Roaccutane has been linked to people who died by suicide in 2015, but no hard evidence has been found
Official figures from 2015, conducted by the UK’s Medicines and Healthcare Products Regulatory Agency, showed that 20 people killed themselves while taking Roaccutane from mid-2012 to mid-2014, but no hard evidence was found.
According to Roche, the Swiss healthcare company developing the acne drug, it has been determined that there is no causal link to suicidal thoughts, but as a precaution they have updated their leaflet to include this in the side effects.
Simon Rivers, Roche’s Country Medical Lead in the UK, said: “Roche recognizes that severe acne can be extremely debilitating.
“We are committed to optimizing the use of our medicines.

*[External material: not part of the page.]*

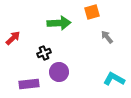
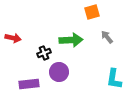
green arrow: moved 12 px right, 17 px down
red arrow: rotated 56 degrees clockwise
cyan L-shape: rotated 110 degrees counterclockwise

This ensures that physicians and patients have the information they need to make informed decisions for the best patient outcome.’
A Roche spokesman added: “Roaccutane (isotretinoin) is an approved medication to treat severe acne.
“Isotretinoin is a prescription drug that can cause side effects and therefore can only be used safely under the care and supervision of appropriately qualified dermatologists.
“The patient information leaflet that accompanies each box of isotretinoin tablets informs patients of possible side effects with specific warnings and precautions for use.
“Roche and the regulatory authorities constantly evaluate the safety of all medicines.
“We regularly update the Summary of Product Characteristics and Package Leaflet for all Roche medicines to reflect the most current safety data, so all stakeholders can make informed decisions.”
Devastated parents claim their 21-year-old son killed himself after “side effects from acne medication he was taking when he was 16”.
Luke Reeves (pictured) had been a handsome and popular teenager, but his parents Robert and Becky said his character changed after he took Roaccutane
In May 2017, a family was devastated when their 21-year-old son took his own life after taking Roaccutane.
They claimed Luke Reeves killed himself after the acne medication he was taking changed his personality.
They said he became irrational, lethargic, and eventually suicidal. They believe the change in his personality is due to the drug’s lingering side effects and are speaking out to raise awareness.
Luke underwent a four-month course of Roaccutane when he was 16 to clear his acne. The drug includes warnings about side effects such as depression and mood swings.
But his parents said his character change was permanent and Ms Reeves, 45, who is also an accountant, said: “There were a lot of little things that were side effects of the drugs.
“He couldn’t concentrate and became obsessed and compulsive. He was irrational. He was sensitive to high temperatures and I took him for a diabetes test because he was so thirsty.”
Luke first attempted suicide last summer and again in October. He was in intensive care for nine days before being temporarily transferred to the Lakes Mental Health unit in Colchester.
He took his own life in April 2017 and his investigation was opened and adjourned the following month.
The government agency, the Medicines and Healthcare Regulation Authority, has reviewed the drug’s safety but said the results were inconclusive.
However, it advised patients to contact their doctor immediately if they experience any psychiatric disorders.
Drugmaker Roche released a statement after Mr Reeves’ tragic suicide, linking his parents to its product Roaccutane.
Robert and Becky Reeves, from Copford, Essex, want to raise awareness of the possible link between roaccutane and long-term depression
dr Rav Seeruthun, Roche Medical Director, commented on the situation: “We are deeply saddened to hear from Luke and offer our condolences to his family at this incredibly difficult time.”
Explaining the effects of roaccutane, known in the industry as isotretinoin, he added: “We recognize that severe acne can lead to changes in mood and self-esteem and, in some sufferers, to depression.
“For this reason, the isotretinoin information includes a warning that some patients may experience mood swings, including an increase in depression.”
“And while the authors recognized several limitations in their research, a 2010 retrospective study published in the BMJ did not establish an association between isotretinoin and an observed increased risk of suicide.
“Additionally, in December 2014, the MHRA concluded that while a causal relationship cannot be ruled out, it has not been possible to demonstrate a significant increase in the risk of psychiatric disorders in people taking isotretinoin compared to those taking it not do to determine.”